17: Last Christmas, Wham. 

La ventaja indirecta de que un chico use tus tetas como piruleta favorita... es que queda poco espacio para la vergüenza después.

Obviamente existen muchas fronteras en la relación de dos personas. Entre ellas el crítico momento en el que alguno de los dos (presumiblemente yo) suelta una flatulencia que no tiene nada de sigilosa o inolora. Eso aún no había sucedido, pero la manía de mi ansiedad de licuarme los intestinos lo volvía más o menos inevitable.

La cuestión es que estaba cogiendo confianza.

Y cuando iba entrando en confianza me convertía en un diablillo hiperactivo en ocasiones. Gray empezaba a ser consciente de este dato en concreto cuando, tras salir de la ducha, le pregunté si podíamos hacer galletas.

Ni confirmo ni desmiento que para deshacerme de la energía sobrante que mis sucios pensamientos habían insuflado a mi organismo me puse a husmear entre los armarios de la cocina.

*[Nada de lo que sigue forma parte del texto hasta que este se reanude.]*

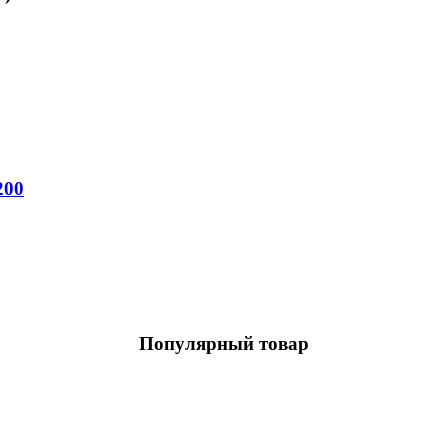
200
Популярный товар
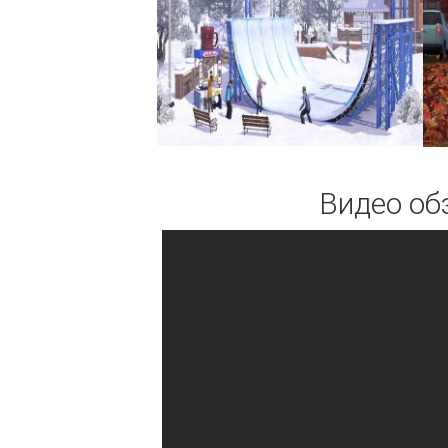
Видео об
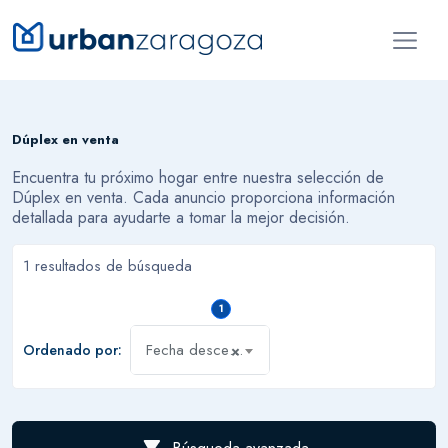
Dúplex en venta
Encuentra tu próximo hogar entre nuestra selección de
Dúplex en venta. Cada anuncio proporciona información
detallada para ayudarte a tomar la mejor decisión.
1 resultados de búsqueda
1
Fecha descendente
Ordenado por:
×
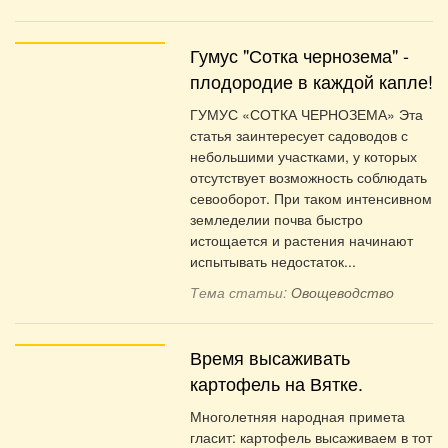
Гумус "Сотка чернозема" -
плодородие в каждой капле!
ГУМУС «СОТКА ЧЕРНОЗЕМА» Эта
статья заинтересует садоводов с
небольшими участками, у которых
отсутствует возможность соблюдать
севооборот. При таком интенсивном
земледелии почва быстро
истощается и растения начинают
испытывать недостаток...
Тема статьи:
Овощеводство
Время высаживать
картофель на Вятке.
Многолетняя народная примета
гласит: картофель высаживаем в тот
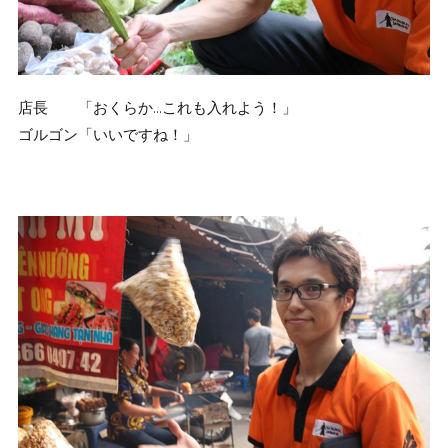
店長 「おくらか…これも入れよう！」
ゴルゴン「いいですね！」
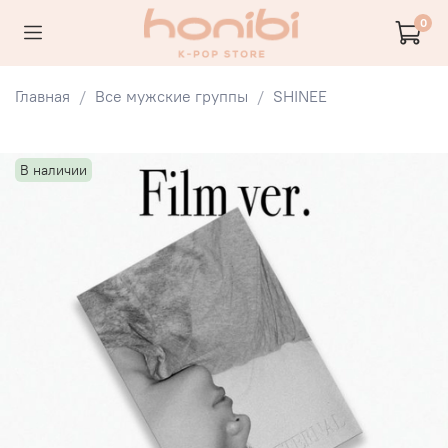
0
Главная
Все мужские группы
SHINEE
В наличии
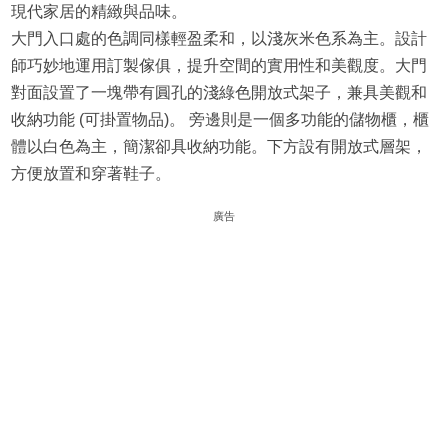
現代家居的精緻與品味。
大門入口處的色調同樣輕盈柔和，以淺灰米色系為主。設計
師巧妙地運用訂製傢俱，提升空間的實用性和美觀度。大門
對面設置了一塊帶有圓孔的淺綠色開放式架子，兼具美觀和
收納功能 (可掛置物品)。 旁邊則是一個多功能的儲物櫃，櫃
體以白色為主，簡潔卻具收納功能。下方設有開放式層架，
方便放置和穿著鞋子。
廣告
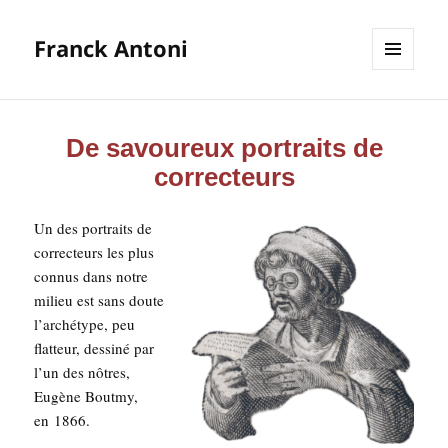
Franck Antoni
MENU
ET
WIDGETS
De savoureux portraits de
correcteurs
Un des por­traits de
cor­rec­teurs les plus
connus dans notre
milieu est sans doute
l’ar­ché­type, peu
flat­teur, des­si­né par
l’un des nôtres,
Eugène Bout­my,
en 1866.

Me dio luz verde con una expresión ligeramente turbada y me puse manos a la obra. Mis habilidades culinarias ya habían brillado con su mediocridad antes, pero era una tradición en mi familia lo de hacer galletas en las vacaciones de Navidad. Me manejaba un poquitito mejor en la repostería.

Googleé una receta extra fácil (escribiendo esas palabras explícitamente en el buscador) de galletas, tras una breve inspección de los ingredientes disponibles. Eran gente extraña que no tenía ni una migaja de chocolate, pero por alguna razón que Gray no supo concretarme, sí que guardaban un tarrito con jengibre.

—Es mi turno de ponerme al mando —informé, con tonillo profesional, arremangándome hasta el codo y mostrando una disposición que no se correspondía del todo a la realidad—. De ahora en adelante, eres mi pinche de cocina.

Gray se apoyó en la encimera con una mueca guasona.

—Sí, chef.

—Un poco más de entusiasmo no vendría mal —protesté, enarbolando el cucharón de madera de forma amenazante hacia su rostro.

Me miró, con diversión creciente. Apenas se había secado el pelo y los rizos se le apelmazaban a causa de la humedad, pegándosele detrás de las orejas y en la frente, de un rubio muy muy oscuro. Se había puesto un conjunto deportivo que se ajustaba con exactitud milimétrica a sus dimensiones de cordillera.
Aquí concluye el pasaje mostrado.